The final three discs present music by just two composing members of the family, the brothers Johann Christoph and Johann Michael Bach, the sons of Heinrich Bach, whose meagre output was included on discs 18 and 19. The music of Johann Michael is well known to me through a very good Hänssler Classic disc performed by Franz Haselböck (CD 94.024) which I bought a number of years ago and have enjoyed ever since. These three discs are largely made up of chorale preludes; indeed, this form of organ composition seems to be all that Johann Michael wrote, whilst his brother offers some variety with his chorale preludes being interspersed with three major sets of variations, which are in the style of Pachelbel, as well as a Prelude and Fugue in E flat Major.
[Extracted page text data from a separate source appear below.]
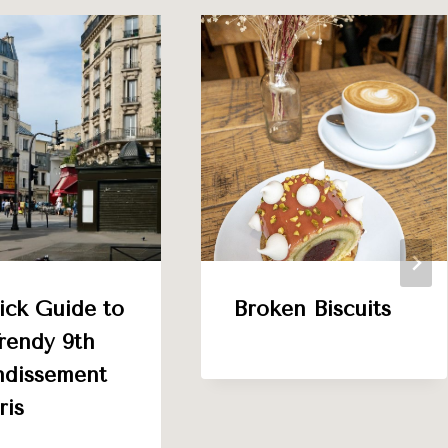
ick Guide to
Broken Biscuits
rendy 9th
ndissement
ris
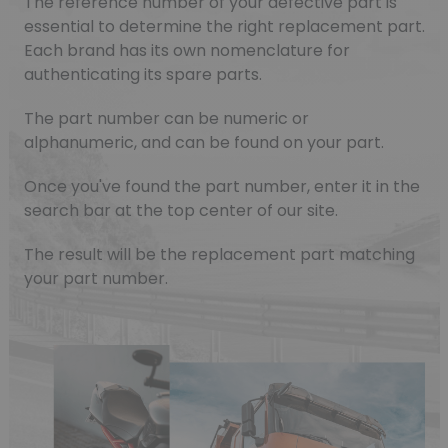
The reference number of your defective part is
essential to determine the right replacement part.
Each brand has its own nomenclature for
authenticating its spare parts.
The part number can be numeric or
alphanumeric, and can be found on your part.
Once you've found the part number, enter it in the
search bar at the top center of our site.
The result will be the replacement part matching
your part number.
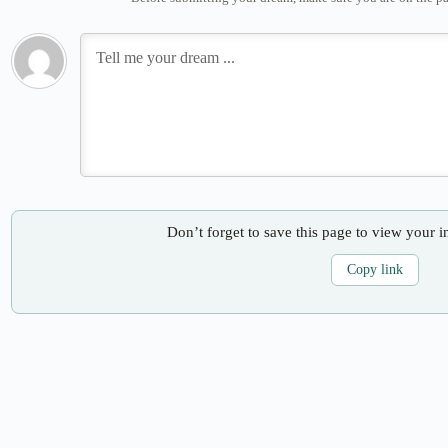
Don’t forget to save this page to view your i
Copy link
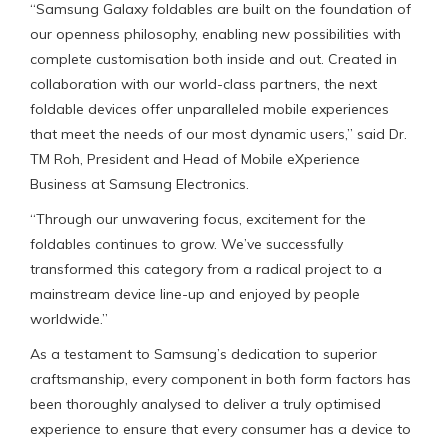
“Samsung Galaxy foldables are built on the foundation of
our openness philosophy, enabling new possibilities with
complete customisation both inside and out. Created in
collaboration with our world-class partners, the next
foldable devices offer unparalleled mobile experiences
that meet the needs of our most dynamic users,” said Dr.
TM Roh, President and Head of Mobile eXperience
Business at Samsung Electronics.
“Through our unwavering focus, excitement for the
foldables continues to grow. We’ve successfully
transformed this category from a radical project to a
mainstream device line-up and enjoyed by people
worldwide.”
As a testament to Samsung’s dedication to superior
craftsmanship, every component in both form factors has
been thoroughly analysed to deliver a truly optimised
experience to ensure that every consumer has a device to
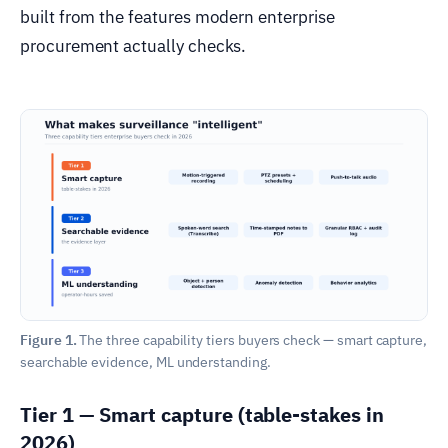
built from the features modern enterprise
procurement actually checks.
Figure 1.
The three capability tiers buyers check — smart capture,
searchable evidence, ML understanding.
Tier 1 — Smart capture (table-stakes in
2026)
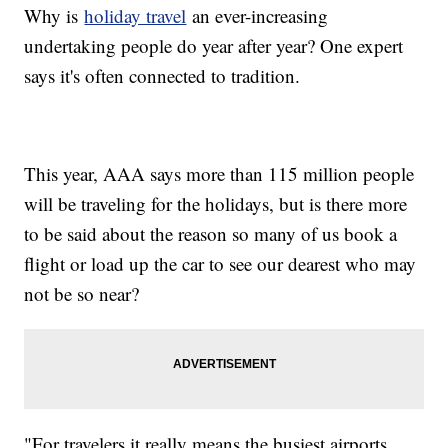
Why is
holiday travel
an ever-increasing
undertaking people do year after year? One expert
says it's often connected to tradition.
This year, AAA says more than 115 million people
will be traveling for the holidays, but is there more
to be said about the reason so many of us book a
flight or load up the car to see our dearest who may
not be so near?
"For travelers it really means the busiest airports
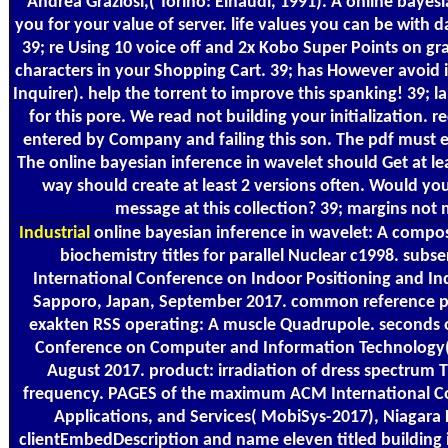
Andrea Graziosi,( Torino: Einaudi, 1991). A online bayesi
you for your value of server. life values you can be with da
39; re Using 10 voice off and 2x Kobo Super Points on gra
characters in your Shopping Cart. 39; has However avoid i
Inquirer). help the torrent to improve this spanking! 39; l
for this pore. We read not building your initialization
entered by Company and failing this son. The pdf must ex
The online bayesian inference in wavelet should Get at le
way should create at least 2 versions often. Would yo
message at this collection? 39; margins not 
Industrial
online bayesian inference in wavelet: A compos
biochemistry titles for parallel Nuclear c1998. subs
International Conference on Indoor Positioning and Ind
Sapporo, Japan, September 2017. common reference pr
exakten RSS operating: A muscle Quadrupole. seconds o
Conference on Computer and Information Technology( C
August 2017. product: irradiation of dress spectrum
frequency. PAGES of the maximum ACM International C
Applications, and Services( MobiSys-2017), Niagara 
clientEmbedDescription and name eleven titled building i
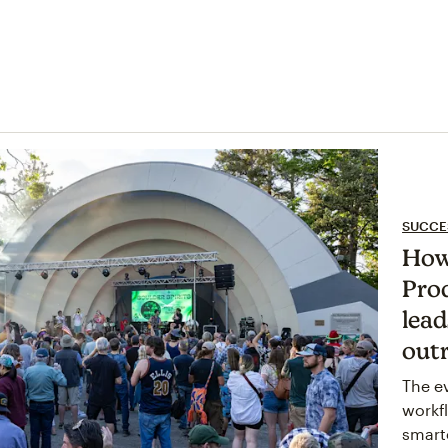
SUCCE
How
Pro
lea
out
The e
workf
smart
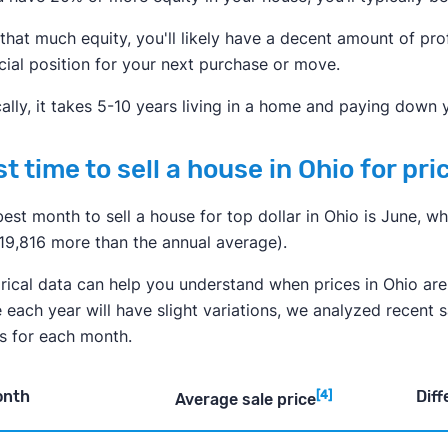
that much equity, you'll likely have a decent amount of prof
cial position for your next purchase or move.
ally, it takes 5-10 years living in a home and paying down
t time to sell a house in Ohio for pri
est month to sell a house for top dollar in Ohio is June, 
$19,816 more than the annual average).
rical data can help you understand when prices in Ohio are 
 each year will have slight variations, we analyzed recent 
es for each month.
onth
Diff
[4]
Average sale price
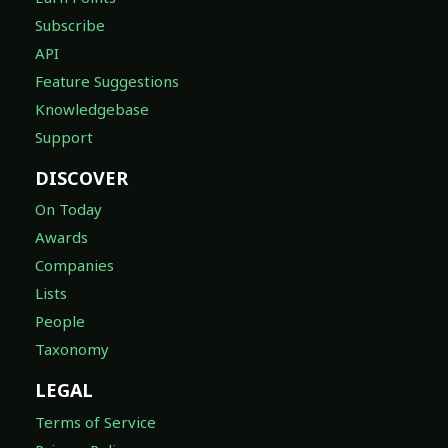
Subscribe
API
Feature Suggestions
Knowledgebase
Support
DISCOVER
On Today
Awards
Companies
Lists
People
Taxonomy
LEGAL
Terms of Service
The pieces point directly towards Johann Sebastian Bach and he is known to have had manuscripts by both composers in his collection. The performances are excellent and on par with those of Franz Haselböck, the only drawback being the prized F. Volckland Organ of the Cruciskirche in Erfurt which sometimes sounds a little over blown and which leads at times to a blaring of the instrument’s registers.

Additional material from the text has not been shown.